Lauren Gatta

As a graduate student studying molecular biology at Yale, Jonathan Rothberg GRD ’91 found that he had few ways of pursuing a career in science after graduating. The only path, it seemed, was to become a professor at a university. Twenty years later, and now a successful medical entrepreneur, Rothberg is hoping to effect change by helping students recognize that they can “do good science” in both academic and commercial settings — that they can be both scientists and entrepreneurs.

In collaboration with the Tsai Center for Innovative Thinking at Yale, Rothberg has founded the Rothberg Catalyzer Prize, which allocates funding to students looking to develop an innovative hardware solution to a medical challenge and make an impact on society and health care. In its initial stages, the Rothberg Catalyzer will provide $100,000 a year for three years to each of four universities: Yale, Brown, Carnegie Mellon and the University of Pennsylvania.

“The Prize is bringing together the maker movement — in which people build things all over the world — and hackathons. The Rothberg Catalyzer might be the first makerthon,” Rothberg said. “It will provide a pathway for students to work on a team, build a product that has a societal impact and meet people in the entrepreneurial world.”

Inspired by the Yale Healthcare Hackathon, Rothberg hoped to create a new initiative to promote innovation in both hardware and software. He asked: Why not take the concept of a hackathon — where people solve problems with software — and target a combination of a device and software?

For example, Rothberg explained, a team can design software to be used with a device such as an Apple Watch or Fitbit to detect seizures. Rothberg, whose daughter has epilepsy, said that this disorder in particular is one that he hopes students may potentially target for the Prize.

At Yale, finalists for the Prize will compete at Startup Yale from April 16 to 20, a five-day entrepreneurship event that features finalist pitches for prizes across the University in areas of health, education, environment, equality and sustainability. Startup Yale is the biggest day at Yale of entrepreneurial prizes aimed at students, in which more than $125,000 is awarded, according to Cassandra Walker Harvey, the program director for social entrepreneurship at Tsai CITY.

“We are very excited to add the Rothberg Prize to Startup Yale,” Harvey said. “Having the Rothberg Prize as a key part of this day will enable students working on amazing medical innovations to be highlighted and celebrated.”

As the founder of 4Catalyzer, an incubator that provides biomedical start-ups with financial support and mentorship, Rothberg emphasized the importance of entrepreneurial pursuits at the intersection of medicine and computer technology.
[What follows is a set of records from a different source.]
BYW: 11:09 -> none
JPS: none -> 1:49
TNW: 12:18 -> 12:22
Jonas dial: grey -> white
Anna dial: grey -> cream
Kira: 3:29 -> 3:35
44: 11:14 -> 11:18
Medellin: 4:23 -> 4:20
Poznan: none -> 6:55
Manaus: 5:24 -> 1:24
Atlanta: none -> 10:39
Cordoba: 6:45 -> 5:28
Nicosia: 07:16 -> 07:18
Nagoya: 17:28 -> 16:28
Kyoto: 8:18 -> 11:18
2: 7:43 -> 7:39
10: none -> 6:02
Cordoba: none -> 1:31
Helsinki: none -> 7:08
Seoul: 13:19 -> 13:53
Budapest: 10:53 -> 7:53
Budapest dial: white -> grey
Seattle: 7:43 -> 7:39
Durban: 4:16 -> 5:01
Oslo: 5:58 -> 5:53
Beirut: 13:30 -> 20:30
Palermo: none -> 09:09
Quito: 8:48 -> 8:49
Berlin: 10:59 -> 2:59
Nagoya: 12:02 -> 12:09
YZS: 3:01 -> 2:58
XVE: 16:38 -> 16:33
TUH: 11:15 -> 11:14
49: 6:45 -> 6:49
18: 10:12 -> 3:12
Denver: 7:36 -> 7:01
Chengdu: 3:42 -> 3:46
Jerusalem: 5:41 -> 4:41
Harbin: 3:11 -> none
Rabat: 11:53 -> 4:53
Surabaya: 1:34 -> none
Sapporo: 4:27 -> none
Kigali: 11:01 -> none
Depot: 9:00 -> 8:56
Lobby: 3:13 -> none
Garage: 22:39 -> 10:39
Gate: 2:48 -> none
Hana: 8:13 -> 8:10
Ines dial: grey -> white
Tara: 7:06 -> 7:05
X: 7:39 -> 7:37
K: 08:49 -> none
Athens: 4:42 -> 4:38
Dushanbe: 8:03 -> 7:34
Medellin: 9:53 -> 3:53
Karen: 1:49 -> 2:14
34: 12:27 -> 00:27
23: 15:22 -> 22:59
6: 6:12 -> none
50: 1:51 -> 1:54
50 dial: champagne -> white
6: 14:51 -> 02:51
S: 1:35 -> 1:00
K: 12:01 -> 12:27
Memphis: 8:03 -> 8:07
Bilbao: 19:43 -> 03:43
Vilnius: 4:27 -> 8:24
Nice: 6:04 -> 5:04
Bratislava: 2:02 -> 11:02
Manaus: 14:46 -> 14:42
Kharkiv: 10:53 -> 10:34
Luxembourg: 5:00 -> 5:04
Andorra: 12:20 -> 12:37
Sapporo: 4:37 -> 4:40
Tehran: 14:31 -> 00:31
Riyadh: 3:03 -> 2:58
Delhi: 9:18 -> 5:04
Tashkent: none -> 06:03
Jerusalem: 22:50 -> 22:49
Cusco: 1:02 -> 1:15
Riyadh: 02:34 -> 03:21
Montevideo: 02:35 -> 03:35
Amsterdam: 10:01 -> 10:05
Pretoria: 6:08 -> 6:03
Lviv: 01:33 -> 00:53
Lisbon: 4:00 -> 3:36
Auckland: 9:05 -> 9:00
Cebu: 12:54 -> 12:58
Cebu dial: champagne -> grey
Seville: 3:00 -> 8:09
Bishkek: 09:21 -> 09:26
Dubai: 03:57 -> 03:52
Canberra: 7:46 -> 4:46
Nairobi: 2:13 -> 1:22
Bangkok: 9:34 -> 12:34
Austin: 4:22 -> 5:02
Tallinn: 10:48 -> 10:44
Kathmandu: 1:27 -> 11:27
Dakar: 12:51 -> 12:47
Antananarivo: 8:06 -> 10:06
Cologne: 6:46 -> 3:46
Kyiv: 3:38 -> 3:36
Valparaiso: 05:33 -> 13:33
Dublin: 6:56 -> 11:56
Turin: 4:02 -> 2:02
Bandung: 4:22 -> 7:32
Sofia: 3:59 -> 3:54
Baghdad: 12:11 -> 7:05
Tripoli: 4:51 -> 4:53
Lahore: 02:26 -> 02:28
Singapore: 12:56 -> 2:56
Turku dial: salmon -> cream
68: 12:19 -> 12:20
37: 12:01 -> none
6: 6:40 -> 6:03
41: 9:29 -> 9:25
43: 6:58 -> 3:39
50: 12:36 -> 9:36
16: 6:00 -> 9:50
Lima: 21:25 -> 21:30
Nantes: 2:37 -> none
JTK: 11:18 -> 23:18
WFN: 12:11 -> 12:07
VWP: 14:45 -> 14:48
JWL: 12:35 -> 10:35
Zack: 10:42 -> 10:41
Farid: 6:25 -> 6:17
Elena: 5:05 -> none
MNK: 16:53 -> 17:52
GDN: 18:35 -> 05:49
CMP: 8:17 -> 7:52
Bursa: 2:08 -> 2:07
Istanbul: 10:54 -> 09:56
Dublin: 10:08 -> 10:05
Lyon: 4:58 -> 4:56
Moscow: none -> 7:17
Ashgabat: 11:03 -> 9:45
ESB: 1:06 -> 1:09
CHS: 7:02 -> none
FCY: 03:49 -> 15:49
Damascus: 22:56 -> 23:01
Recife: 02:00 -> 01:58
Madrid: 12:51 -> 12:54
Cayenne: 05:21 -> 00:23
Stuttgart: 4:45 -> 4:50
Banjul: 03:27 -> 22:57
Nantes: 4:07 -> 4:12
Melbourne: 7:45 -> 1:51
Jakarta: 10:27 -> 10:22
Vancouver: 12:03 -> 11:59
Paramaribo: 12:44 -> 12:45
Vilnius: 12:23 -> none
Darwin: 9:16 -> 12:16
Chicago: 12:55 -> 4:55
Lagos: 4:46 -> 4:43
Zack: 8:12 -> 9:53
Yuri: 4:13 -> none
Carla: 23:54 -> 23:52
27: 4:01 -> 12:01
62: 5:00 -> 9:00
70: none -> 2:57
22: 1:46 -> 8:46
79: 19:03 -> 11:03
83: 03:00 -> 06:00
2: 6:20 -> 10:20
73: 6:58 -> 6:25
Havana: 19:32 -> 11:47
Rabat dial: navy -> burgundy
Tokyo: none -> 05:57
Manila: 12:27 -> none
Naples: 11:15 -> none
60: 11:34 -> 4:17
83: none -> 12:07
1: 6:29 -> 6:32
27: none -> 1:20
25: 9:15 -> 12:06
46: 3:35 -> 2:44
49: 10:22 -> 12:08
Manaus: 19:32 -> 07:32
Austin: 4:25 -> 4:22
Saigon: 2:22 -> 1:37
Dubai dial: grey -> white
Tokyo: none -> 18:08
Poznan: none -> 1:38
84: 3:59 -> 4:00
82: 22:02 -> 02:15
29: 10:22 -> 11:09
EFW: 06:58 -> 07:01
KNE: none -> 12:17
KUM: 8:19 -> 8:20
One of the most meaningful aspects of the Prize, Rothberg said, is that it is aimed at undergraduates. Unlike longtime researchers and professionals, undergraduates don’t have the extensive experience or knowledge of industrywide failures — which often hamper the imagination — he said.

“Students have the greatest ability to have the greatest impact, because they’re not burdened with all that can’t be done,” Rothberg said. “A junior at Yale doesn’t know all the things that don’t work, doesn’t know that something’s impossible.”

Prizes such as the Rothberg Catalyzer Prize — along with the four other $25,000 entrepreneurship prizes to be awarded at Startup Yale — spur students to take their ideas to the next level, Harvey added.

Because each participating university has discretion in distributing the $100,000, Rothberg said he hopes the four universities can collaborate each year to determine the most effective use of the prize money. This year, while $25,000             is the prize to be awarded for one winning team at Yale, Penn will award a $10,000 prize and two smaller prizes. He added that a long-term endowment is a possibility for universities that show success in these first few years.

Ben Rosenbluth ’16, who is organizing the prize among the universities, is currently discussing a potential makerthon competition among all four institutions, according to Rothberg.

At the 2018 Yale Healthcare Hackathon, a team of high schoolers won the $2,500 4Catalyzer Prize for their idea to simplify complicated lab diagnoses using a 1–10 scale.